Search code examples
bashshellvariablescommand-linecommand-substitution

command substitution in shell script with shell variables within the substitution


Basically the file I'm getting has the first three columns pasted into followed by a column of blanks lines because it looks like nothing is getting appended into column4

I feel like I probably shouldn't be using the variables I created in the command substitution but I'm unsure how I would access these numbers that I need otherwise

#!/bin/sh # the first file in the expression of a bunch of patients to be made into data files that can be put into the graph
awk '{print "hs"$1,"\t",$2,"\t",$3}' $1 > temp1.txt     #important columns saved
numLines=`wc -l $1`     
touch column4.txt       #creates a column for the average of column 6-
for ((s=0;s<$numlines;s++)); do                 
        currentRow=0                            #Will eventually be the average of column 6- for the row of focus
        for ((i=6;i<=106;i++)); do              
                addition=`cut -f $i $1 | head -n $s | tail -n 1`        # cuts out the number at the row and column of focus for this loop
                currentRow=`expr $currentRow + $addition`              # adding the newly extracted number to the total
        done
        currentRow=`expr $currentRow / 101`                            #divides so the number is an average instead of a really big number
        echo $currentRow >> column4.txt                                 #appends this current row into a text file that can be pasted onto the first three columns
done
paste temp1.txt column4.txt
rm temp1.txt column4.txt

if it helps the input file is very large(about 106 columns and and tens of thousands of rows) but here's an example of what it looks like

Important identifier line grant regis 76 83 02 38 0 38 29 38 48 (..up to to 106 columns)
another important identifier bill susan 98 389 20 29 38 20 94 29 0 (.. same point)

And then output would look like (assuming we exclude the columns after ..)

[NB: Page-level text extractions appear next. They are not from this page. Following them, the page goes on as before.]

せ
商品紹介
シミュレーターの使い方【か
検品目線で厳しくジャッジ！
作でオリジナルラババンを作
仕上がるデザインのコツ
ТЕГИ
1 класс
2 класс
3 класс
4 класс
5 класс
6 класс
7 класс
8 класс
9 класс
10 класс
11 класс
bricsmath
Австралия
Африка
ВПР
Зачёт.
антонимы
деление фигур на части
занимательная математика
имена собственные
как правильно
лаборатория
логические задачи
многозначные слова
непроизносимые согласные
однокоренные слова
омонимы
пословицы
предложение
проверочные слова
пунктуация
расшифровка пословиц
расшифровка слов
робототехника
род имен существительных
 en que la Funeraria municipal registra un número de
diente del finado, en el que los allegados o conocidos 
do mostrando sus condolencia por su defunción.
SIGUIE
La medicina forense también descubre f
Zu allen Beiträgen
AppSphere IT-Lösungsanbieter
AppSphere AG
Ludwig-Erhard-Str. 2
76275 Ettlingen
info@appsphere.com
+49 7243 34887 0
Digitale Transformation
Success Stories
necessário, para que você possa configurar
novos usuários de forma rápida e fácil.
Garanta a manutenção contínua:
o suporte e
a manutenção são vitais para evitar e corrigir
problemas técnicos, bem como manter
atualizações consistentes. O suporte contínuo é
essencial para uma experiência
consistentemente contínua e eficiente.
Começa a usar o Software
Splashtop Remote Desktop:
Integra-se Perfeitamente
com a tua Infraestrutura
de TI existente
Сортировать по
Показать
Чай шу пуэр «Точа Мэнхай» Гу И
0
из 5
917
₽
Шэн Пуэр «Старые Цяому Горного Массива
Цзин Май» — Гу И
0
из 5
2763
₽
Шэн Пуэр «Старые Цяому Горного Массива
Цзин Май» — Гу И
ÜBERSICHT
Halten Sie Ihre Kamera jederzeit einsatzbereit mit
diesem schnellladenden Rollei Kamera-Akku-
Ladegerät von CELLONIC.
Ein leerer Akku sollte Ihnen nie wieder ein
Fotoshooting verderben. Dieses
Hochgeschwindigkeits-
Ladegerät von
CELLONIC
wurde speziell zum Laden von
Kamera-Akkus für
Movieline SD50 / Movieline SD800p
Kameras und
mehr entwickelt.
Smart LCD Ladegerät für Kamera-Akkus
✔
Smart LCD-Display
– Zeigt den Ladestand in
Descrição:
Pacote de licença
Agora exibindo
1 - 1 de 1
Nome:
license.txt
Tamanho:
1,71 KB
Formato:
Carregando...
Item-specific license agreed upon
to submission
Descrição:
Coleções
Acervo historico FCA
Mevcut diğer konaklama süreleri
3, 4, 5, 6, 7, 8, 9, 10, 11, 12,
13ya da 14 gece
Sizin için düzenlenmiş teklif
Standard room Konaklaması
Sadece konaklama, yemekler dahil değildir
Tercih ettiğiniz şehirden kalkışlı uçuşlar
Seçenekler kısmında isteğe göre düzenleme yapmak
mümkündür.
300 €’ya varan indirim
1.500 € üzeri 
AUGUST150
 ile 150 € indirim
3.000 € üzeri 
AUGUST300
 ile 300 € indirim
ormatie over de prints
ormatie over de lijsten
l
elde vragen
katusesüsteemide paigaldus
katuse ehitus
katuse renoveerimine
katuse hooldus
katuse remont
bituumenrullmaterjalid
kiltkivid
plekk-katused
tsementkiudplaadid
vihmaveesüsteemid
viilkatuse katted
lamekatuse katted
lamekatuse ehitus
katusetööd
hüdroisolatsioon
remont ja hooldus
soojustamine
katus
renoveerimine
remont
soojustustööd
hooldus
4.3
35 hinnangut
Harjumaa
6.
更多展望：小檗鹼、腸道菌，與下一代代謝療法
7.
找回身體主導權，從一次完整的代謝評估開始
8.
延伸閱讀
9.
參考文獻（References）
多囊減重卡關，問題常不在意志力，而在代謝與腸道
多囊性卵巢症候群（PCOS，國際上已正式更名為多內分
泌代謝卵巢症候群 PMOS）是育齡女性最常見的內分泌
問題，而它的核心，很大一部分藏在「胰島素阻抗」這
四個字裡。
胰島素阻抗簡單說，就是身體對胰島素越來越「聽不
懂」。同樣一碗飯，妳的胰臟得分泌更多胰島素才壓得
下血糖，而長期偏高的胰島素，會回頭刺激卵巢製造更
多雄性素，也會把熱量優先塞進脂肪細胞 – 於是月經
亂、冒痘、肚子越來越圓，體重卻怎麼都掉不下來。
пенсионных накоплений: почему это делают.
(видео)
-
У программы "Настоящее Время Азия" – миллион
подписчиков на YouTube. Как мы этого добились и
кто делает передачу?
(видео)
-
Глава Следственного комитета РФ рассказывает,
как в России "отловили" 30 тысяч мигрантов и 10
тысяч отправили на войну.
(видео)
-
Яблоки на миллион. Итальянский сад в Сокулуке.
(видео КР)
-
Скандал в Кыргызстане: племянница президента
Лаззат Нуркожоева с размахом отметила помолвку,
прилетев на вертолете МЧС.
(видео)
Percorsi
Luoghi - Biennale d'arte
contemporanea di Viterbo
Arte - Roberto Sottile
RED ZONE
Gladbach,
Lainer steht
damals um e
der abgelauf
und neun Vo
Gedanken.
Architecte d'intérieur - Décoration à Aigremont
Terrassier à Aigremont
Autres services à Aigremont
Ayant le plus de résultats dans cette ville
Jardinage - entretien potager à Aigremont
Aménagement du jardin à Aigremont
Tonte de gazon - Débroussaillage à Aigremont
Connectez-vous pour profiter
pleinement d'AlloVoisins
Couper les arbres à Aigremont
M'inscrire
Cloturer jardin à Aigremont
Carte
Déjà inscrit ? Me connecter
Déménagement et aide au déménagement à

Important identifier line 34.88
another important identifier 79.67

Sorry if something is unclear, tried my best to make it clear, just ask if there's something you're wondering about and I will edit or comment

Thank-you


Solution

  • awk to the rescue!

    you can replace all with this script, using the values in the sample input

    $ awk '{for(i=6;i<=NF;i++) sum+=$i; 
            printf "%s %s %s %.2f\n", $1,$2,$3, sum/(NF-5); 
            sum=0}' file
    
    Important identifier line 39.11
    another important identifier 79.67
    

    for median (odd number of fields) you can do this

    $ awk '{for(i=6;i<=NF;i++) a[i-5]=$i; 
            asort(a); 
            mid=(NF-4)/2; print mid, a[mid]}' file
    
    5 38
    5 29
    

    for even number, the general approach is taking the average of neighboring numbers (can be weighted average by distance too).